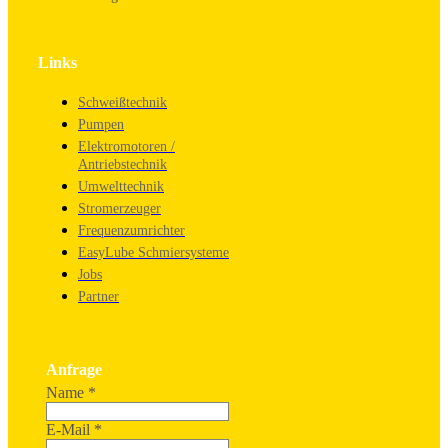
Links
Schweißtechnik
Pumpen
Elektromotoren /
Antriebstechnik
Umwelttechnik
Stromerzeuger
Frequenzumrichter
EasyLube Schmiersysteme
Jobs
Partner
Anfrage
Name
*
E-Mail
*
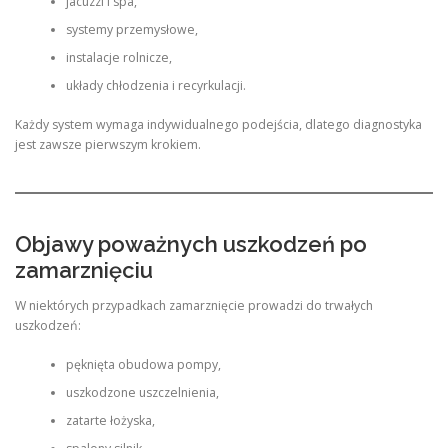
jacuzzi i spa,
systemy przemysłowe,
instalacje rolnicze,
układy chłodzenia i recyrkulacji.
Każdy system wymaga indywidualnego podejścia, dlatego diagnostyka
jest zawsze pierwszym krokiem.
Objawy poważnych uszkodzeń po
zamarznięciu
W niektórych przypadkach zamarznięcie prowadzi do trwałych
uszkodzeń:
pęknięta obudowa pompy,
uszkodzone uszczelnienia,
zatarte łożyska,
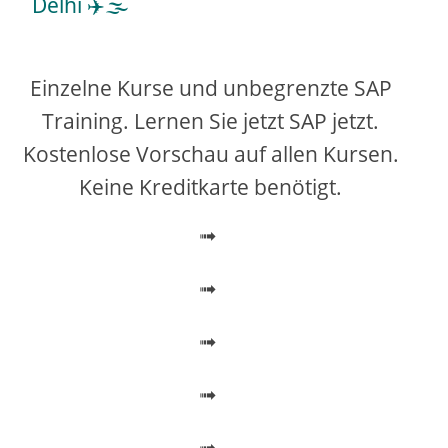
Delhi ✈️🌫️
y
V
Einzelne Kurse und unbegrenzte SAP
Training. Lernen Sie jetzt SAP jetzt.
i
Kostenlose Vorschau auf allen Kursen.
Keine Kreditkarte benötigt.
d
➟
e
➟
o
➟
➟
➟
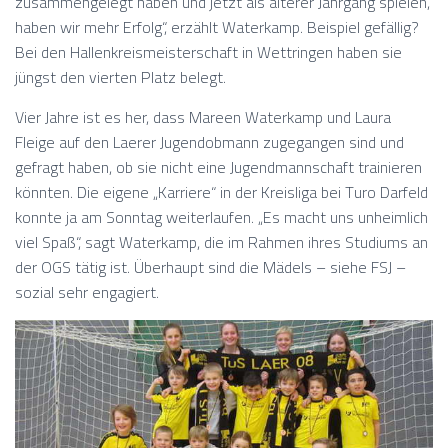
zusammengelegt haben und jetzt als älterer Jahrgang spielen,
haben wir mehr Erfolg“, erzählt Waterkamp. Beispiel gefällig?
Bei den Hallenkreismeisterschaft in Wettringen haben sie
jüngst den vierten Platz belegt.
Vier Jahre ist es her, dass Mareen Waterkamp und Laura
Fleige auf den Laerer Jugendobmann zugegangen sind und
gefragt haben, ob sie nicht eine Jugendmannschaft trainieren
könnten. Die eigene „Karriere“ in der Kreisliga bei Turo Darfeld
konnte ja am Sonntag weiterlaufen. „Es macht uns unheimlich
viel Spaß“, sagt Waterkamp, die im Rahmen ihres Studiums an
der OGS tätig ist. Überhaupt sind die Mädels – siehe FSJ –
sozial sehr engagiert.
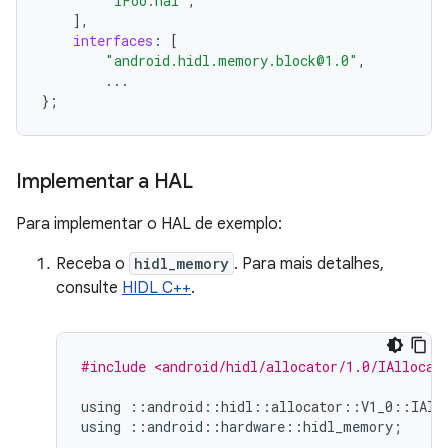
"IFoo.hal"
,
],
interfaces
:
[
"android.hidl.memory.block@1.0"
,
...
};
Implementar a HAL
Para implementar o HAL de exemplo:
Receba o
hidl_memory
. Para mais detalhes,
consulte
HIDL C++
.
#include <android/hidl/allocator/1.0/IAllocat
using
::
android
::
hidl
::
allocator
::
V1_0
::
IAll
using
::
android
::
hardware
::
hidl_memory
;
...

=======

- What to produce
Give the listing again word for word. Skip any pictures.

- Finished task
Links
Schweißtechnik
Pumpen
Elektromotoren /
Antriebstechnik
Umwelttechnik
Stromerzeuger
Frequenzumrichter
EasyLube Schmiersysteme
Jobs
Partner
Anfrage
Name
*
E-Mail
*
jacuzzi i spa,
systemy przemysłowe,
instalacje rolnicze,
układy chłodzenia i recyrkulacji.
Każdy system wymaga indywidualnego podejścia, dlatego diagnostyka
jest zawsze pierwszym krokiem.
Objawy poważnych uszkodzeń po
zamarznięciu
W niektórych przypadkach zamarznięcie prowadzi do trwałych
uszkodzeń:
pęknięta obudowa pompy,
uszkodzone uszczelnienia,
zatarte łożyska,
Delhi ✈️🌫️
y
V
Einzelne Kurse und unbegrenzte SAP
Training. Lernen Sie jetzt SAP jetzt.
i
Kostenlose Vorschau auf allen Kursen.
Keine Kreditkarte benötigt.
d
➟
e
➟
o
➟
➟
➟
zusammengelegt haben und jetzt als älterer Jahrgang spielen,
haben wir mehr Erfolg“, erzählt Waterkamp. Beispiel gefällig?
Bei den Hallenkreismeisterschaft in Wettringen haben sie
jüngst den vierten Platz belegt.
Vier Jahre ist es her, dass Mareen Waterkamp und Laura
Fleige auf den Laerer Jugendobmann zugegangen sind und
gefragt haben, ob sie nicht eine Jugendmannschaft trainieren
könnten. Die eigene „Karriere“ in der Kreisliga bei Turo Darfeld
konnte ja am Sonntag weiterlaufen. „Es macht uns unheimlich
viel Spaß“, sagt Waterkamp, die im Rahmen ihres Studiums an
der OGS tätig ist. Überhaupt sind die Mädels – siehe FSJ –
sozial sehr engagiert.
"IFoo.hal"
,
],
interfaces
:
[
"android.hidl.memory.block@1.0"
,
...
};
Implementar a HAL
Para implementar o HAL de exemplo:
Receba o
hidl_memory
. Para mais detalhes,
consulte
HIDL C++
.
#include <android/hidl/allocator/1.0/IAllocat
using
::
android
::
hidl
::
allocator
::
V1_0
::
IAll
using
::
android
::
hardware
::
hidl_memory
;
...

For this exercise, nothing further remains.